City tries to clear path for small biz


When Carlos Espinal planned to bring the flavors and cuisine of Lima, Peru to Mill Basin, Brooklyn, he had high hopes of opening his new restaurant by the end of 2013.

But instead, he opened Lima in June 2014, 15 months after the project started, an elongated start-up because of contract permits, regulations, incomplete inspections and unexpected violations. Espinal thought he could turn to the city Department of Small Business Services and the Department of Buildings for help and guidance, yet he found himself completing the project alone.

“I was frustrated with the city, I was frustrated with the architect, I was frustrated at the landlord,” Espinal said. “Crazy is not the word.”

According to a report by the Mayor’s Office of Operations and Department of Small Business Services, New York City has over 6,000 laws and requirements and over 250 business-related permits that entrepreneurs must abide by. With 98 percent of all business classified as small businesses, city government does not deny that the journey to launch a small business here is more than likely a long and strenuous one.

As a result, Mayor Bill de Blasio announced Small Business First in July 2014, an initiative to help hundreds of thousands of small businesses in New York City open and strive in the private sector successfully. However, there is doubt that an effort to streamline city agencies, in order to benefit small businesses, will be as helpful as projected in the end.

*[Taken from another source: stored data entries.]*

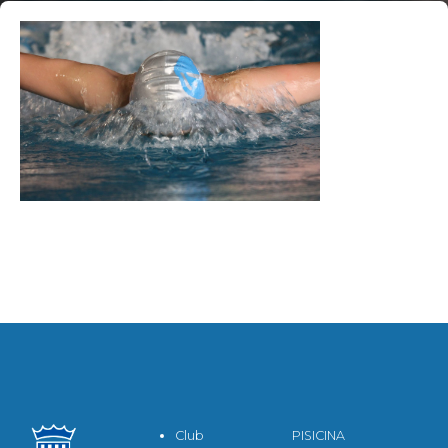
Club
PISICINA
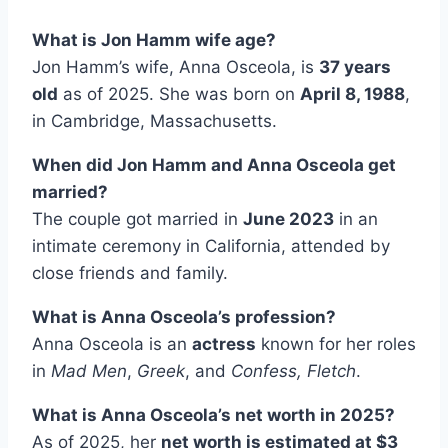
What is Jon Hamm wife age?
Jon Hamm’s wife, Anna Osceola, is
37 years
old
as of 2025. She was born on
April 8, 1988
,
in Cambridge, Massachusetts.
When did Jon Hamm and Anna Osceola get
married?
The couple got married in
June 2023
in an
intimate ceremony in California, attended by
close friends and family.
What is Anna Osceola’s profession?
Anna Osceola is an
actress
known for her roles
in
Mad Men
,
Greek
, and
Confess, Fletch
.
What is Anna Osceola’s net worth in 2025?
As of 2025, her
net worth is estimated at $3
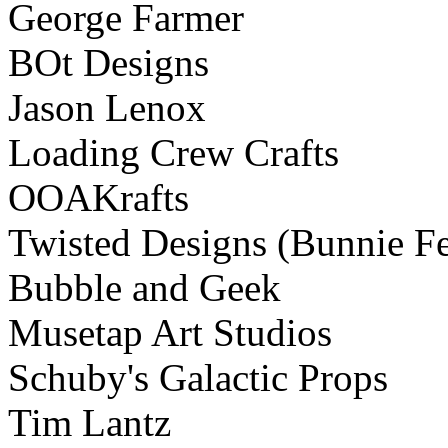
George Farmer
BOt Designs
Jason Lenox
Loading Crew Crafts
OOAKrafts
Twisted Designs (Bunnie Fe
Bubble and Geek
Musetap Art Studios
Schuby's Galactic Props
Tim Lantz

The $27 million investment through fiscal year 2019 is aimed at helping entrepreneurs comply with permits and regulations both in person and online, with consolidated access in order to streamline the process of getting businesses of all types up and running.

In conjunction with over 15 city agencies, the Small Business First executive report highlighted 30 recommendations under such headings as “provide clear information with coordinated services and support,” “help businesses understand and comply with city regulations,” “reduce the burden imposed by complex regulations and fines,” and “ensure equal access for all business owners.” City officials, advocates, and small business owners provided the recommendations in order to coordinate what small businesses need the most.

The plan launched an Online Business Portal, where business owners can obtain city documents and checklists of regulations by business type and industry. The portal can be personalized to the owner to increase knowledge of specific requirements to avoid violations. The portal can be obtained from a computer or mobile device.

The Small Business First initiative also announced a One-Stop Business Center to those who prefer not to complete criteria online through the Online Business Portal. Rather business owners will potentially be able to consult with a client manager on a one-on-one basis. The aim is to get help with scheduling inspections, resolving violations and further paperwork or questions. The report says that the availability of the center will rely on its success in initial stages.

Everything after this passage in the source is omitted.